Figure 7. — BMP signaling in the regenerating postischemic kidney is dynamic. (A) BMP signaling visualized by immunofluorescent staining for pSmad1/5/8 (red) shows the increase in signaling associated with recovery from ischemic injury. Proximal tubules are marked with lotus lectin (green) and nuclei with DAPI (blue). In the sham control, limited nuclear pSmad1/5/8 is seen in the cortex, and none can be seen in the outer medulla. After injury, nuclear pSmad1/5/8 can be seen in degenerating proximal tubules of the outer medulla. Extensive BMP signaling is maintained at 7 and 14 d after ischemia, at which point the majority of proximal tubule cells have been sloughed off and are being replaced. pSmad1/5/8 staining is prominent in cells repopulating proximal tubules of the outer medulla (arrows). At 20 d after injury, the level of signaling approaches baseline in the cortex and is again undetectable in the medulla. The sensitivity of the pSmad1/5/8 antibody in immunofluorescence is lower than in immunohistochemical assays, allowing clearer visualization of changes in signaling. (Supplemental Figure S3). (B) In homeostasis, BMP7 ligand emanating from the distal tubule and thick ascending limb is antagonized in the S3 segment of the proximal tubule by CHRDL1 in conjunction with Twisted gastrulation. In ischemic injury, the epithelium of the S3 segment is particularly prone to injury and death. As a result, CHRDL1 expression is reduced, with a concomitant reduction in the antagonism of BMP7 signaling. The resulting increase in BMP signaling is part of the regenerative process that rebuilds the tubule epithelia.
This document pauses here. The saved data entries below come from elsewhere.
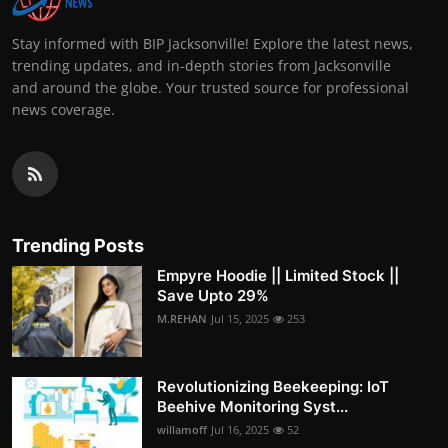
Stay informed with BIP Jacksonville! Explore the latest news,
trending updates, and in-depth stories from Jacksonville
and around the globe. Your trusted source for professional
news coverage.
Trending Posts
Empyre Hoodie || Limited Stock ||
Save Upto 29%
M.REHAN
Jul 15, 2025
253
Revolutionizing Beekeeping: IoT
Beehive Monitoring Syst...
willamoff
Jul 16, 2025
52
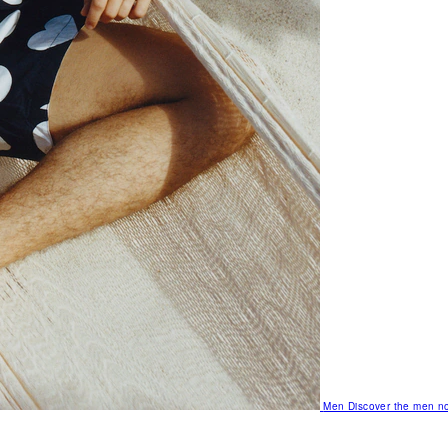
Men
Discover the men no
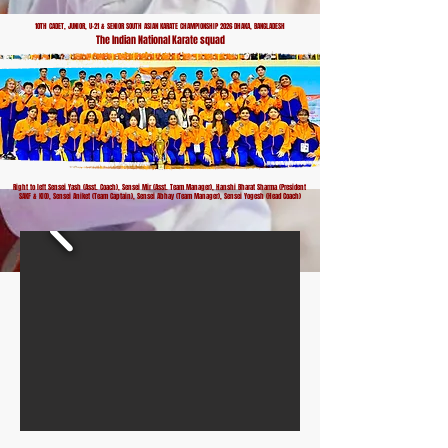
10TH CADET, JUNIOR, U-21 & SENIOR SOUTH ASIAN KARATE CHAMPIONSHIP 2026 DHAKA, BANGLADESH
The Indian National Karate squad
Right to left Sensei Yash (Asst. Coach), Sensei Mir (Asst. Team Manager), Hanshi Bharat Sharma (President
SAKF & KIO), Sensei Aniket (Team Captain), Sensei Abhay (Team Manager), Sensei Yogesh (Head Coach)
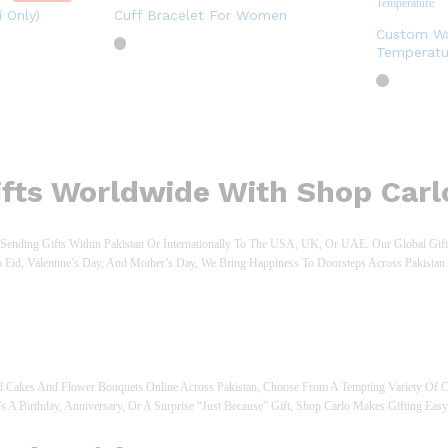
 Only)
Cuff Bracelet For Women
Custom Wa
Temperatu
Gifts Worldwide With Shop Carl
ending Gifts Within Pakistan Or Internationally To The USA, UK, Or UAE. Our Global Gifti
o Eid, Valentine’s Day, And Mother’s Day, We Bring Happiness To Doorsteps Across Pakist
 Cakes And Flower Bouquets Online Across Pakistan, Choose From A Tempting Variety Of C
’s A Birthday, Anniversary, Or A Surprise “just Because” Gift, Shop Carlo Makes Gifting Easy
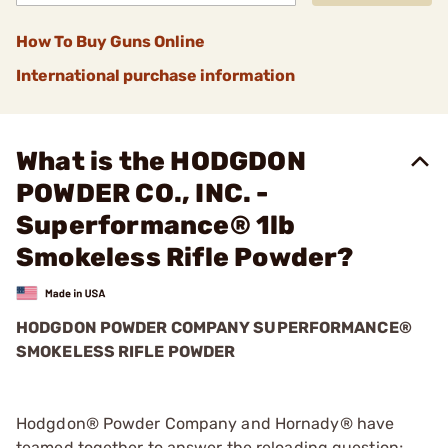
How To Buy Guns Online
International purchase information
What is the HODGDON
POWDER CO., INC. -
Superformance® 1lb
Smokeless Rifle Powder?
HODGDON POWDER COMPANY SUPERFORMANCE®
SMOKELESS RIFLE POWDER
Hodgdon® Powder Company and Hornady® have
teamed together to answer the reloading question;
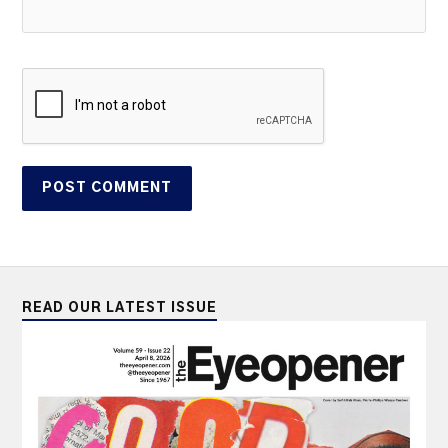
READ OUR LATEST ISSUE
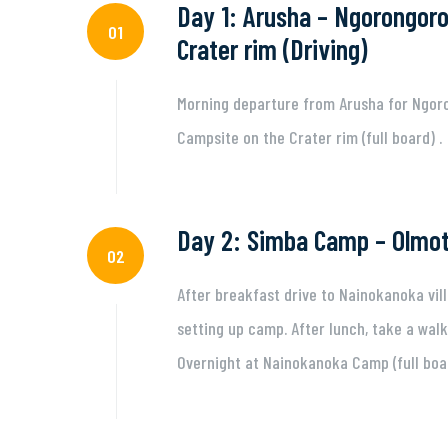
Day 1: Arusha – Ngorongoro
01
Crater rim (Driving)
Morning departure from Arusha for Ngoro
Campsite on the Crater rim (full board) .
Day 2: Simba Camp – Olmot
02
After breakfast drive to Nainokanoka vil
setting up camp. After lunch, take a walk
Overnight at Nainokanoka Camp (full boa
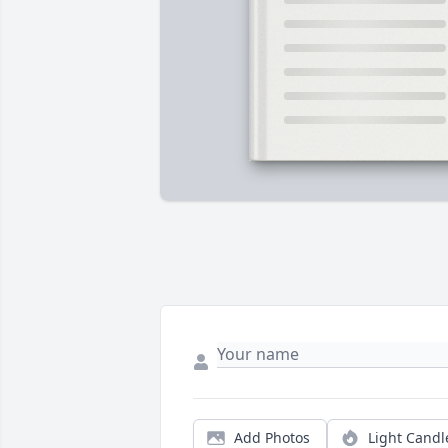
Add Photos
Light Candl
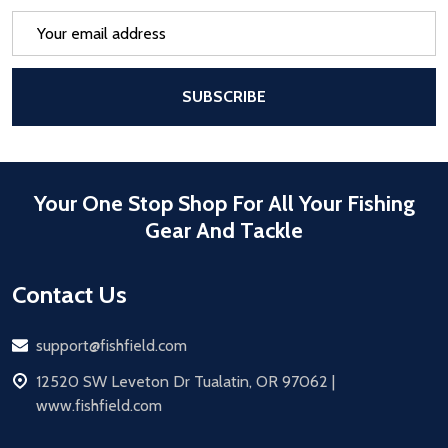
Email
Address
After a successful Subscribe, the pa
SUBSCRIBE
Your One Stop Shop For All Your Fishing
Gear And Tackle
Contact Us
Email
support@fishfield.com
address
12520 SW Leveton Dr Tualatin, OR 97062 |
www.fishfield.com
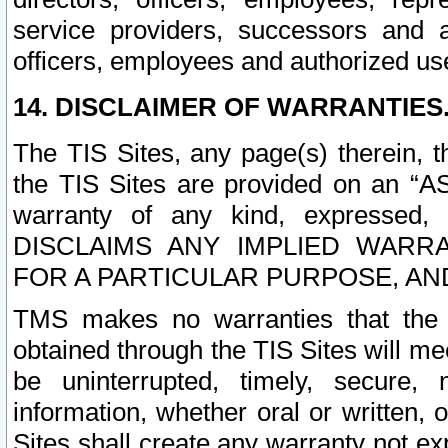
service providers, successors and as
officers, employees and authorized us
14. DISCLAIMER OF WARRANTIES
The TIS Sites, any page(s) therein, 
the TIS Sites are provided on an “A
warranty of any kind, expressed,
DISCLAIMS ANY IMPLIED WARRA
FOR A PARTICULAR PURPOSE, AN
TMS makes no warranties that the T
obtained through the TIS Sites will mee
be uninterrupted, timely, secure, 
information, whether oral or written
Sites shall create any warranty not e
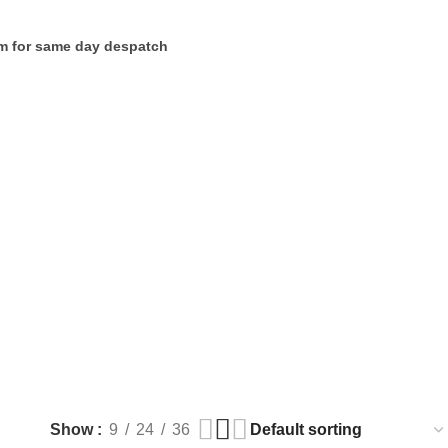
m for same day despatch
Show
9
24
36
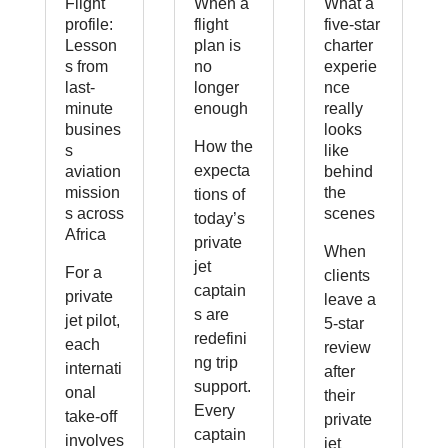
Flight
When a
What a
profile:
flight
five-star
Lesson
plan is
charter
s from
no
experie
last-
longer
nce
minute
enough
really
busines
looks
How the
s
like
expecta
aviation
behind
mission
the
tions of
s across
scenes
today’s
Africa
private
When
jet
For a
clients
captain
private
leave a
s are
jet pilot,
5-star
redefini
each
review
ng trip
internati
after
support.
onal
their
Every
take-off
private
captain
involves
jet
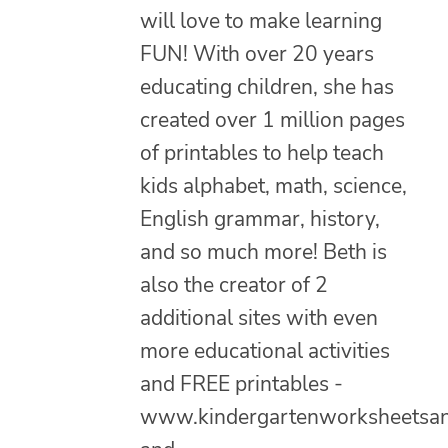
will love to make learning
FUN! With over 20 years
educating children, she has
created over 1 million pages
of printables to help teach
kids alphabet, math, science,
English grammar, history,
and so much more! Beth is
also the creator of 2
additional sites with even
more educational activities
and FREE printables -
www.kindergartenworksheetsa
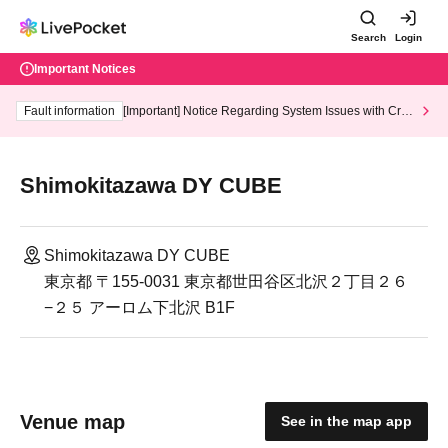
Search
Login
Important Notices
Fault information
[Important] Notice Regarding System Issues with Cred
it Card and Convenience store payment
Shimokitazawa DY CUBE
Shimokitazawa DY CUBE
東京都 〒155-0031 東京都世田谷区北沢２丁目２６
−２５ アーロム下北沢 B1F
Venue map
See in the map app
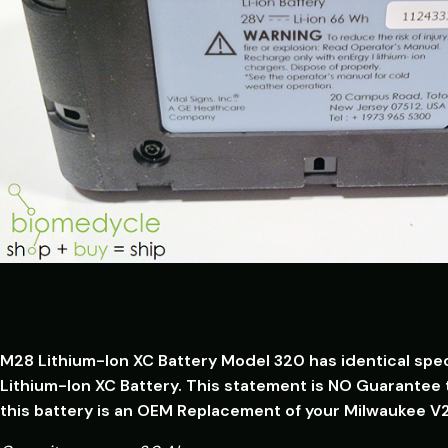
M28 Lithium-Ion XC Battery Model 320 has identical spe
Lithium-Ion XC Battery. This statement is NO Guarantee t
this battery is an OEM Replacement of your Milwaukee V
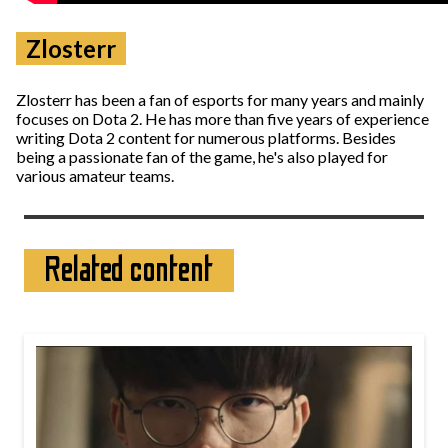
Zlosterr
Zlosterr has been a fan of esports for many years and mainly
focuses on Dota 2. He has more than five years of experience
writing Dota 2 content for numerous platforms. Besides
being a passionate fan of the game, he's also played for
various amateur teams.
Related content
As the cells of the recovering epithelia fully redifferentiate, a state of homeostasis is again achieved with BMP7 signaling antagonized by the presence of CHRDL1 and Twisted gastrulation.

DISCUSSION

In many cases, a process of self-repair begins almost immediately after acute ischemic injury. Within 24 h, epithelial cells begin to dedifferentiate, divide, and repopulate damaged tubules.²⁵^,²⁷^,⁴⁰ Developmental pathways are reactivated in this process,²⁴^,⁴⁰^,⁴¹ and BMP7, a potent regulator of renal development,¹^,³ displays protective effects in IRI as well as in other models of acute and chronic kidney injury.⁴^,⁵^,⁷^,⁹ Although there is a paucity of published data on the expression of BMPs other than BMP7 in the adult kidney, overlapping expression of multiple BMPs is anticipated, as has been demonstrated in the embryonic organ.⁴² Furthermore, circulating BMP9⁴³ may contribute to BMP signaling in the kidney. A complex system for the control of BMP signaling by both BMP antagonists and agonists is therefore required.⁴⁴ These modulators are essential to BMP function, and their inactivation strongly influences the kidney's response to acute and chronic injury.²¹^,⁴⁵ The response of the S3 segment to BMPs is of particular relevance to acute ischemic injury because this is the site of the most profound cellular damage. Using the IR model, we identified CHRDL1 as an S3 segment–specific modulator that selectively antagonizes BMP7.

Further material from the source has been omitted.